Stress & Anxiety

Stress is a normal response to a threatening situation and anxiety is largely caused by worry, but each are driven by the same chemical reaction. Stress is any demand placed on your brain or your body that you struggle to deal with. It is common to hear the expression, ‘I am so stressed,’ when people feel under pressure due to having a lot of responsibility placed on them at any one time and are subsequently attempting to multitask to get things done in a time frame. Feeling frustrated, uncomfortable or nervous about a forthcoming event can trigger the stress response. 

Stress can affect us in many different ways and ultimately, if not worked on, may manifest itself in extreme ways such as in developing phobias or the ‘fight or flight’ response.  Hypnosis works by activating the ‘relaxation response,’ a highly specific neurological state of the body, which creates calmness, deep relaxation, and understanding and is the precise opposite of the ‘fight or flight’ response. This deep relaxation is a profoundly restful condition which creates a sense of inner peace and contentment. 

Achieving this state of calm makes it far more straightforward for the therapist to deal with the specific issues the client has come seeking help for, as stress underpins and exacerbates almost all problems, be those of addiction, low self-esteem, fears and phobias, insomnia, weight gain, physical pain, exam or public speaking nerves and many others, too numerous to mention. 

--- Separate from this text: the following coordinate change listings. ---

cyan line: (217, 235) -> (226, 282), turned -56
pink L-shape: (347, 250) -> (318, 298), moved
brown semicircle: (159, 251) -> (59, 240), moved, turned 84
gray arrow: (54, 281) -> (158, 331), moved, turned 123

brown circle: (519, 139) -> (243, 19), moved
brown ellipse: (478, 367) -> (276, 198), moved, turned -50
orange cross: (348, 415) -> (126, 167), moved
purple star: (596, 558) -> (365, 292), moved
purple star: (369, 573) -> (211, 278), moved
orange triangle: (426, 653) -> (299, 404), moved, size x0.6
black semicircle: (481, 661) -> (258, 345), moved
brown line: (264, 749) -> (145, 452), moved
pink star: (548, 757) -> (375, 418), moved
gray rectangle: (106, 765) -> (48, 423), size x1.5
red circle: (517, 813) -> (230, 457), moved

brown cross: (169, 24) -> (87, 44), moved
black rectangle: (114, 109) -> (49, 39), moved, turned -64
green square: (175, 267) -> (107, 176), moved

Anxiety is subtly different. It is a feeling of fear, worry, or unease and affects approximately 15% of the population.  Anxiety in normal circumstances is all part of the human experience and can be beneficial to us as it helps us to prepare for an event, or to take greater care than we might otherwise have done.  Once these conditions go beyond the normal human requirement for safety, they can become extremely frightening and debilitating, and may result in feelings of claustrophobia/entrapment, loss of confidence,  restlessness, shaky limbs, sweaty palms, insomnia and  agoraphobia. 

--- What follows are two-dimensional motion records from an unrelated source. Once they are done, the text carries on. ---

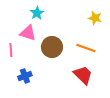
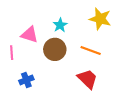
cyan star: (37, 13) -> (60, 25), moved
yellow star: (95, 18) -> (100, 19), size x1.5

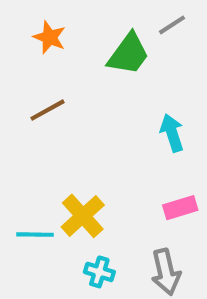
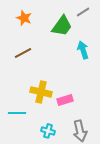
cyan arrow: (172, 133) -> (83, 50), moved
pink rectangle: (180, 208) -> (65, 100), moved
yellow cross: (83, 216) -> (41, 92), moved, turned -35

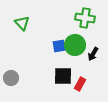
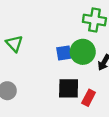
green triangle: (22, 23) -> (14, 44), moved

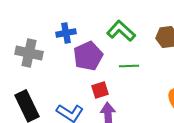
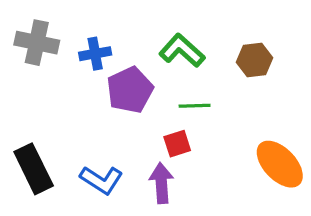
gray cross: (29, 53) -> (37, 43), moved
red square: (100, 90) -> (177, 144), moved

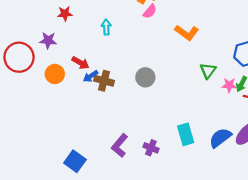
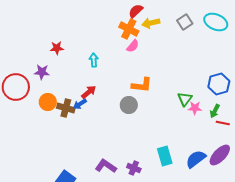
orange L-shape: (187, 33) -> (142, 85), moved, turned -30
red arrow: (81, 63) -> (89, 92), moved, turned -70
brown cross: (104, 81) -> (66, 108), moved
pink star: (229, 85) -> (195, 108), moved
purple L-shape: (120, 146) -> (106, 166), turned 85

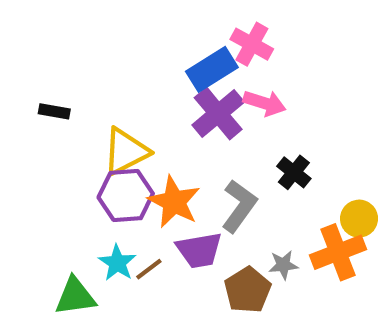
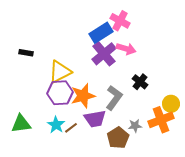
orange star: (174, 202) -> (83, 96), turned 30
green triangle: (75, 296) -> (21, 124), moved

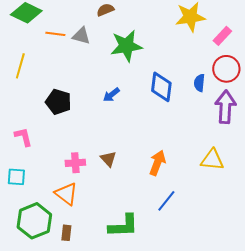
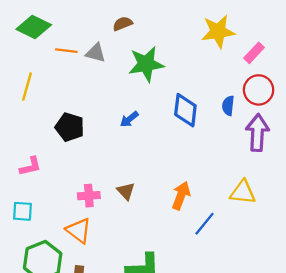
pink L-shape: (23, 137) -> (30, 166), turned 90
blue line: (166, 201) -> (205, 224), moved

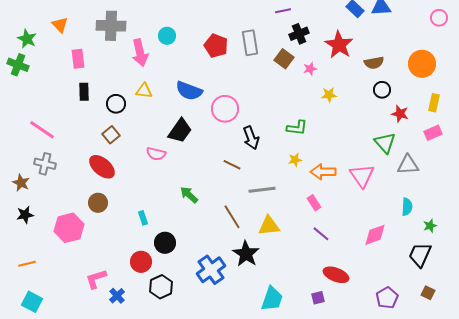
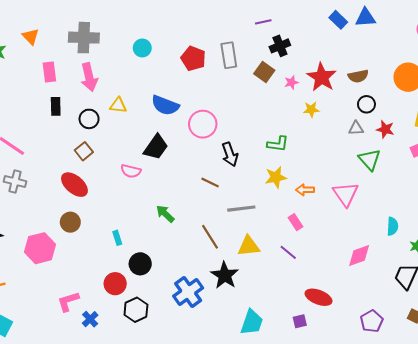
red star: (339, 45) -> (322, 77), moved
pink arrow: (140, 53) -> (89, 77), moved
yellow star: (295, 160) -> (276, 177), size x1.5
gray triangle: (408, 165) -> (356, 128), moved, size x0.7
orange arrow: (323, 172) -> (305, 190), size x0.7
purple line: (321, 234) -> (288, 252), moved

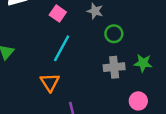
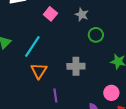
cyan line: (62, 48) -> (32, 47), moved
gray cross: (114, 67) -> (76, 66), moved

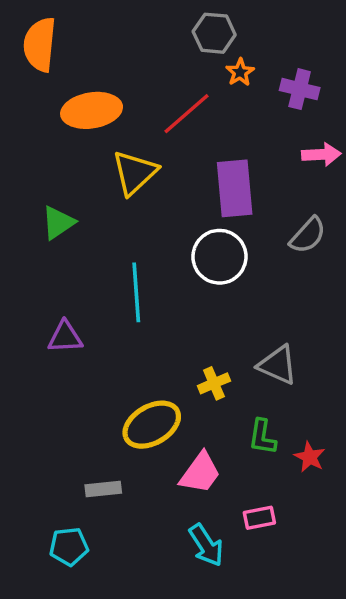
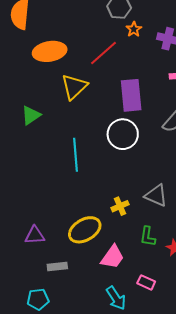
purple triangle: (65, 337) -> (35, 235), moved
pink rectangle: (259, 518) -> (146, 282), turned 36

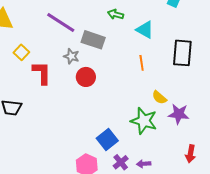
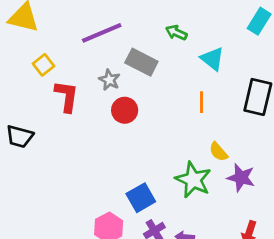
purple line: (61, 23) -> (102, 33), turned -64

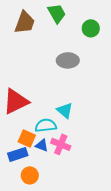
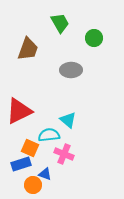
brown trapezoid: (25, 22) -> (28, 49), moved
blue triangle: (42, 145) -> (45, 174), moved

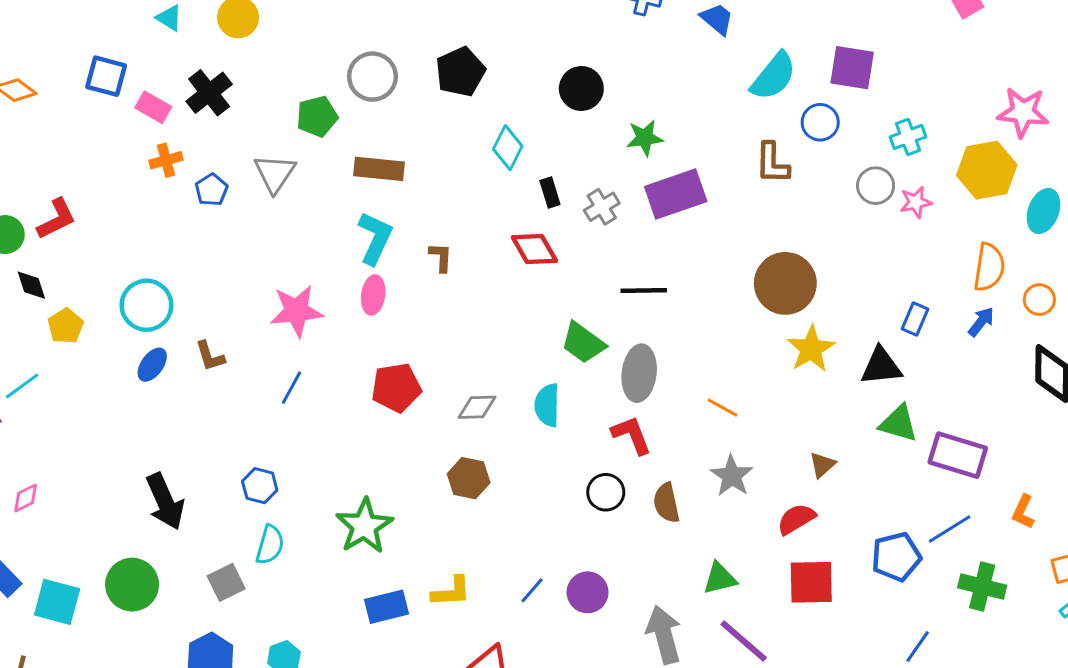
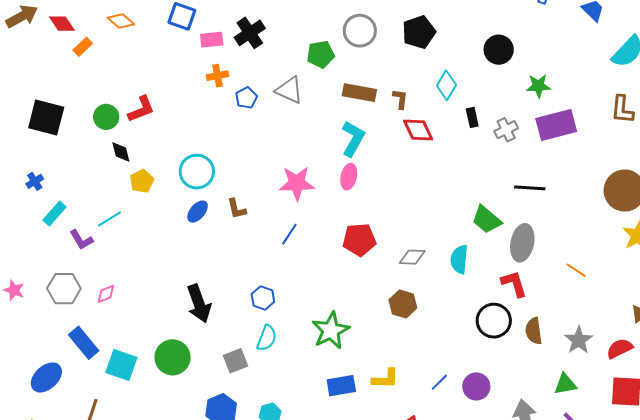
pink rectangle: (153, 107) -> (212, 40), turned -40
gray triangle: (275, 173) -> (289, 90), turned -44
red diamond: (534, 249) -> (418, 130), moved
brown L-shape: (441, 257) -> (400, 99), moved
gray star: (732, 476) -> (579, 340), moved
black circle: (606, 492) -> (494, 321), size x1.4

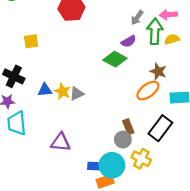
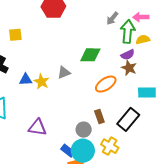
purple semicircle: (129, 41) -> (128, 55), moved
green diamond: (115, 59) -> (90, 55), turned -30
orange ellipse: (148, 91) -> (106, 84), moved
gray triangle: (77, 94) -> (64, 72), moved
gray circle: (123, 140) -> (84, 130), moved
blue rectangle: (95, 166) -> (68, 151), turned 32

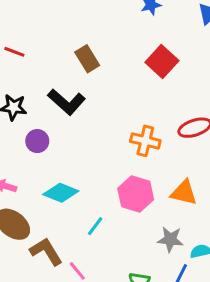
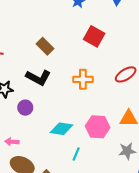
orange cross: (145, 141) -> (83, 79), moved
cyan diamond: (61, 193) -> (62, 129), moved

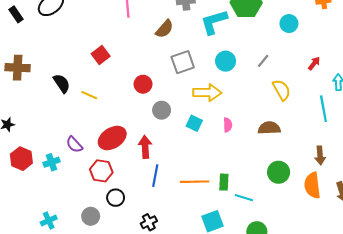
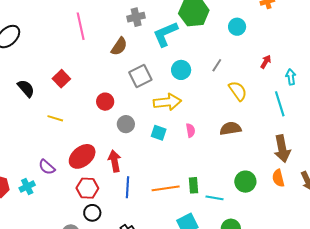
black semicircle: (62, 83) -> (26, 88), moved
brown arrow: (320, 155) -> (282, 149), size x1.5
red hexagon: (101, 171) -> (87, 188), moved
green circle: (279, 172) -> (245, 182), moved
orange semicircle: (312, 185) -> (278, 178), size x0.7

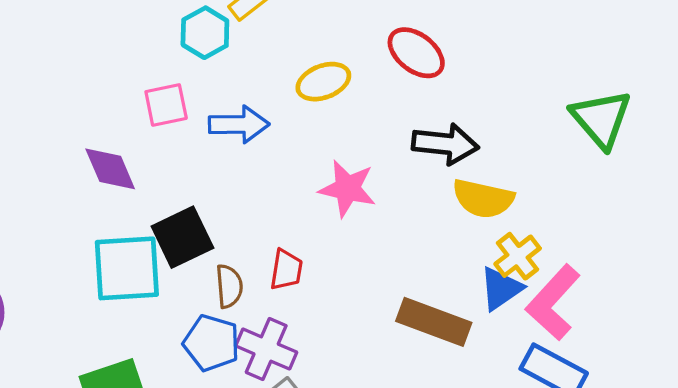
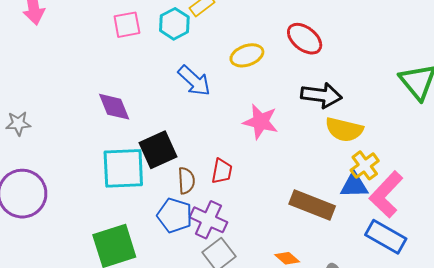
pink square: (166, 105) -> (127, 25), moved
blue arrow: (239, 124) -> (194, 81), turned 42
blue triangle: (501, 289) -> (354, 185), turned 32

When you're feeling anxious or stressed, these strategies will help you cope:

Tips to Manage Anxiety and Stress

  • Take a time-out and practice meditation or yoga, listen to music, get a massage, or learn relaxation techniques. Stepping away, helps clear your head.
  • Maintain a positive attitude. Work at replacing negative thoughts with positive ones.
  • Exercise daily to help you feel good and maintain your health. 
  • Limit alcohol and caffeine, which can aggravate anxiety and trigger panic attacks.
  • Get enough sleep. When stressed, your body needs additional sleep and rest.
  • Practice correct diaphragmatic breathing -  Inhale deeply for a count of 4 through the nostrils, right down into your abdomen. Hold for one second and breathe out for a count of 8, exhaling every last drop of stale air from your body. Do this 3 or 4 times when a feeling of anxiety grips you and practise this technique as often as you can. 
  • Count to 10 slowly. Repeat, and count to 20 if necessary.
  • Do your best. Don’t aim for perfection, that’s not real. Just get as close as you can.
  • Accept that you cannot control everything. Put your stress in perspective: Is it really as bad as you think?
  • Welcome humour and wherever possible, be with positive, smiley people. A good laugh is amazingly therapeutic.
  • Do something helpful. Volunteer, or find another way to be active in your community, which gets you busy and involved with others.
  • Learn what triggers your anxiety. Is it work, family, school, or something else you can identify? When you’re feeling stressed or anxious, write it down and look for a pattern.
  • Talk to someone. Tell friends and family you’re feeling overwhelmed, and let them know how they can help you. Talk to a physician or therapist for professional help and, whether male or female, always allow yourself to cry if you need to.